In this model, there are two queries that an attacker may do, but I'm now interested on the first one: the Type 1 query, which works as follows:

The attacker has a polynomial $p_k = p_k^{(0)}(\{X_j\}, \{Z_i\}) + gp_k^{(1)}(\{X_j\}, \{Z_i\}) + g^2p_k^{(2)}(\{X_j\}, \{Z_i\}) + ...$ on variables $X_j$, $Z_i$, and $g$, and it may submit this polynomial to the challenger. Then, the challenger answers in the following way:

If $p_k$ is identically 0, then the adversary receives $\perp$ in return. If $p_k^{(0)}$ is not identically 0, then the adversary receive $\perp$ in return. If $p_k$ is not 0 but $p_k^{(0)}$ is identically 0, then the adversary receives a handle to a new variable $W_k$, which is set to be $p_k / g = p_k^{(1)}(\{X_j\}, \{Z_i\}) + gp_k^{(2)}(\{X_j\}, \{Z_i\}) + ...$.

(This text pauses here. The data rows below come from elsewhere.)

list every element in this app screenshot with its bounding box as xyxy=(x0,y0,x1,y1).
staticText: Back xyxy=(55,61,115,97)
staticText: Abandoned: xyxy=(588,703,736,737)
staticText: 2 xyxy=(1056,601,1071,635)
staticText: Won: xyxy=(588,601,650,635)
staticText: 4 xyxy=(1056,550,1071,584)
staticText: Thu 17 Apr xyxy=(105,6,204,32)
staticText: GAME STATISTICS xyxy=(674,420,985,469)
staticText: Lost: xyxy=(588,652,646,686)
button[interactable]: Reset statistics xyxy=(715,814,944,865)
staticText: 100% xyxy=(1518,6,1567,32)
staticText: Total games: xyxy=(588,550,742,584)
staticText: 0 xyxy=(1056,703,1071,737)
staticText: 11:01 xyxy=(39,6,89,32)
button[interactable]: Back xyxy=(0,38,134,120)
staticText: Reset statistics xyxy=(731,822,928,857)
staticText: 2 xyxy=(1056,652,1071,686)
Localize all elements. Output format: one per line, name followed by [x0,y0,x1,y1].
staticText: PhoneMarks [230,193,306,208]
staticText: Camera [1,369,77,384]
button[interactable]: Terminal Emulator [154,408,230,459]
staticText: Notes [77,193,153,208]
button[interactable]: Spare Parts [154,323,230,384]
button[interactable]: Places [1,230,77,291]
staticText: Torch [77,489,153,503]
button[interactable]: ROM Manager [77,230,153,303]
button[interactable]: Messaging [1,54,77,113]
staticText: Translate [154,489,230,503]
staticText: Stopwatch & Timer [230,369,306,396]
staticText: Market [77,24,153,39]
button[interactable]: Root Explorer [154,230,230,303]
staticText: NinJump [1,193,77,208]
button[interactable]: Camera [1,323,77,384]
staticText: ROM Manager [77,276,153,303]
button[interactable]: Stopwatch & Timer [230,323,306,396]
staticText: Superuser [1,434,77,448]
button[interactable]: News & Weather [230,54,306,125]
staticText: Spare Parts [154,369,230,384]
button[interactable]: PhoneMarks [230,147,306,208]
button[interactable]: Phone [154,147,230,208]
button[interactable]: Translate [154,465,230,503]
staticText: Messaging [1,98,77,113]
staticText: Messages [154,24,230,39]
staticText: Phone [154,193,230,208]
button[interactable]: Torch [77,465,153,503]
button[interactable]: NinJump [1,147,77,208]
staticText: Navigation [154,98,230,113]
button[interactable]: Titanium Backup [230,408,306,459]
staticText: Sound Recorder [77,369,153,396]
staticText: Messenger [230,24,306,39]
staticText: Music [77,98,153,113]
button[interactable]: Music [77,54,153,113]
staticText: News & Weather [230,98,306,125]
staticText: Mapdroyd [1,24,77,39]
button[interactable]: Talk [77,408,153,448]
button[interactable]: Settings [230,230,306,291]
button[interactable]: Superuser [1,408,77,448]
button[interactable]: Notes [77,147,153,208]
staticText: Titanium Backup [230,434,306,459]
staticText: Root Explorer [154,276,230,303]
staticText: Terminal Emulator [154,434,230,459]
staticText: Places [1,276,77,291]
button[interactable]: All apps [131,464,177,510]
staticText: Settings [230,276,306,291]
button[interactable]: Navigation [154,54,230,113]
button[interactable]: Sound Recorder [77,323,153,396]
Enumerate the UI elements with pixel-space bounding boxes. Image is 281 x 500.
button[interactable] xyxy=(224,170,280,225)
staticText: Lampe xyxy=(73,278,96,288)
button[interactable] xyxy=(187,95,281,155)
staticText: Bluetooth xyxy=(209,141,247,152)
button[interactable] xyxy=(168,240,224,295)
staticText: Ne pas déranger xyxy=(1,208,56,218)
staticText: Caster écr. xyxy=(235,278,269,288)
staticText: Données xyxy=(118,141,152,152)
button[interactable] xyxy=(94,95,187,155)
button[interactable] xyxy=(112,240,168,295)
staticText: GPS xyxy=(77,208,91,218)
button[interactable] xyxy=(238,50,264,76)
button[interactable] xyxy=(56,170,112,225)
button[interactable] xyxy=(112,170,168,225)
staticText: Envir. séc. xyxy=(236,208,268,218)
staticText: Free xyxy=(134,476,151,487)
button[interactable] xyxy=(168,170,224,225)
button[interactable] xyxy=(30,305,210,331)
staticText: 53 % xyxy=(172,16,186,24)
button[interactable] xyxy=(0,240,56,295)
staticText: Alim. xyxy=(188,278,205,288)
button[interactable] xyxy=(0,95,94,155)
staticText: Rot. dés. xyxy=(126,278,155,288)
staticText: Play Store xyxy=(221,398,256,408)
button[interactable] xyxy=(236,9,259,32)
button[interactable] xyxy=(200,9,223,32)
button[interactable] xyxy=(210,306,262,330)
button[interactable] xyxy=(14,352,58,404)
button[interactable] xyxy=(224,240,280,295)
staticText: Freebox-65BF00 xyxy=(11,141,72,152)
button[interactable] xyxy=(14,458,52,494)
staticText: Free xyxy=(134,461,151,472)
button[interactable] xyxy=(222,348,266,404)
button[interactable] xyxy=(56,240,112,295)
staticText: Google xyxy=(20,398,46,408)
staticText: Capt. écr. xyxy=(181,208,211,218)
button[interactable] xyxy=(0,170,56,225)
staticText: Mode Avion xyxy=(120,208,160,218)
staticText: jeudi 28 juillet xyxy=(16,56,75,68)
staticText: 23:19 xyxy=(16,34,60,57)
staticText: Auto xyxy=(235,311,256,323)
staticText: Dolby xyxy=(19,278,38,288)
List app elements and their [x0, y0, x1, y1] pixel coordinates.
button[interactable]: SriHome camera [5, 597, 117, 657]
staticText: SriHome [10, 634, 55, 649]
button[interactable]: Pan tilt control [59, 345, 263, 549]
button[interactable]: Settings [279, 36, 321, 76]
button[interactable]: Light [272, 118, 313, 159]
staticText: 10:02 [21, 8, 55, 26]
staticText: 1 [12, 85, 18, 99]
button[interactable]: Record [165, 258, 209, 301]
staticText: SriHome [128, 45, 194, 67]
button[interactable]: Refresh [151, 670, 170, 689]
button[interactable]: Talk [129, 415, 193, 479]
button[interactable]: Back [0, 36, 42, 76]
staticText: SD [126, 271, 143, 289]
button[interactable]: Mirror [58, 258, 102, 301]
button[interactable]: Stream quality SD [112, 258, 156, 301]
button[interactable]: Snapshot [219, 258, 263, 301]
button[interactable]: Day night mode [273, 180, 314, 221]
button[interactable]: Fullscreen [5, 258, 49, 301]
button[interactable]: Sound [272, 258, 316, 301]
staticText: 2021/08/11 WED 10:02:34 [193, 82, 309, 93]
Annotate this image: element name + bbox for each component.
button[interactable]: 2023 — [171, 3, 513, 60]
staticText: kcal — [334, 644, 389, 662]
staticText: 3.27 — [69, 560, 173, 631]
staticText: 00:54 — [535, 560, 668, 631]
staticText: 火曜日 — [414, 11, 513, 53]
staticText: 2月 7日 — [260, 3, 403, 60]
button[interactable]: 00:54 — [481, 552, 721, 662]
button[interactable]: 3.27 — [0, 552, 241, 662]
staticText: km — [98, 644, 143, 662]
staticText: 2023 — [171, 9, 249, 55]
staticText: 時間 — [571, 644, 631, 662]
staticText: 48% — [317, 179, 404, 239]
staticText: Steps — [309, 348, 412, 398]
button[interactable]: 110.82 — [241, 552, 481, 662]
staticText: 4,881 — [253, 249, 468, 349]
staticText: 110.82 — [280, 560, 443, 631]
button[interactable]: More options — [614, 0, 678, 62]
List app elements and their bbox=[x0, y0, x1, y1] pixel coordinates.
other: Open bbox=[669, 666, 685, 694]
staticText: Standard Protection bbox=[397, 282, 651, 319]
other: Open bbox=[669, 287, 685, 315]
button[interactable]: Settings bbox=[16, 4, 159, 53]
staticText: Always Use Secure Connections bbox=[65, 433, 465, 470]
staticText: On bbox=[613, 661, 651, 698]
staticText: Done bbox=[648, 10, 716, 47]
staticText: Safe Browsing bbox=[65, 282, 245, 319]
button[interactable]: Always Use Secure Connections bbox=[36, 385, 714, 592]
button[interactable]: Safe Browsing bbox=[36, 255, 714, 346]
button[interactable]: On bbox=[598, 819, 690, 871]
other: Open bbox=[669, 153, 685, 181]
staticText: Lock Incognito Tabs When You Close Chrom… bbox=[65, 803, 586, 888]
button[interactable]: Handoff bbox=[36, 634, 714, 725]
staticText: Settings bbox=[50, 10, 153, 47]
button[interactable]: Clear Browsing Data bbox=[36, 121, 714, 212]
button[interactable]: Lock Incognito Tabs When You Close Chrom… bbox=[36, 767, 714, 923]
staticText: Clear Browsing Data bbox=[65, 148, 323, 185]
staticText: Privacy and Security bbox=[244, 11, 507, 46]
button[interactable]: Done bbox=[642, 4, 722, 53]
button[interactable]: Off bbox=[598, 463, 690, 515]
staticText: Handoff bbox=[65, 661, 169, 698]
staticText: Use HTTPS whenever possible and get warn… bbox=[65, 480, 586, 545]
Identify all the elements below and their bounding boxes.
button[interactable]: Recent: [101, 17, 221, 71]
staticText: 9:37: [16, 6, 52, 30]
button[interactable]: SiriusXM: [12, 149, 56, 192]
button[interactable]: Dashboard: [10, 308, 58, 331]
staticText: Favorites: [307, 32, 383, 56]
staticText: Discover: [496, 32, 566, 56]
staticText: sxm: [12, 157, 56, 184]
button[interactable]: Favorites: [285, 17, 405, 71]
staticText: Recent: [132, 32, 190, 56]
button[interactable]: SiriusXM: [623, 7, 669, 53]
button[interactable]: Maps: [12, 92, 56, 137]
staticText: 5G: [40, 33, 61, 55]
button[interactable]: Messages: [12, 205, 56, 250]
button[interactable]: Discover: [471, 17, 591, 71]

So, this is my doubt... At first glance, it seemed to me that this query was trying to model the fact that the attacker can multiply the zero-testing parameter $p_{zt} := [hz^kg^{-1}]_q$ by the high-level encoding $u$ it has (as if he/she would test $u$ encodes a zero) but without ending the test to get a bit (encodes or not a zero), taking, instead, another ring element.

In this case, the polynomial $p_k$ would model a level-$k$ encoding. Thus, the two cases where the symbol $\perp$ is returned make sense, but the third case is weird, because I don't see how the returned expression $p_k / g$ may be obtained from $p_{zt}$. It seems that the value $hz^k$ is missing, I mean, I was expecting that

$$p_k \cdot p_{zt} = hz^k p_k / g = hz^k p_k^{(1)}(\{X_j\}, \{Z_i\}) + hz^kgp_k^{(2)}(\{X_j\}, \{Z_i\}) + ...$$

Then, am I right about supposing that this query really models the ability of performing a product by the public parameter $p_{zt}$?

If so, how could the value $p_k / g$ be returned?

• Side note: I just realized that we don't have tags for neither multilinear maps nor obfuscation. Jul 8, 2017 at 11:44

The point is that this abstract query is conservative in the sense that it gives to the attacker more power than it would have (a priori) in practical in multilinear maps setting. Also, this query is modeled like that because it is likely that if an attacker can get the expressions I described as the expected ones, than she/he can also get the ones returned by the queries (for instance, by recovering $g$ and dividing the value $p_k$ she/he has to get $p_k / g$).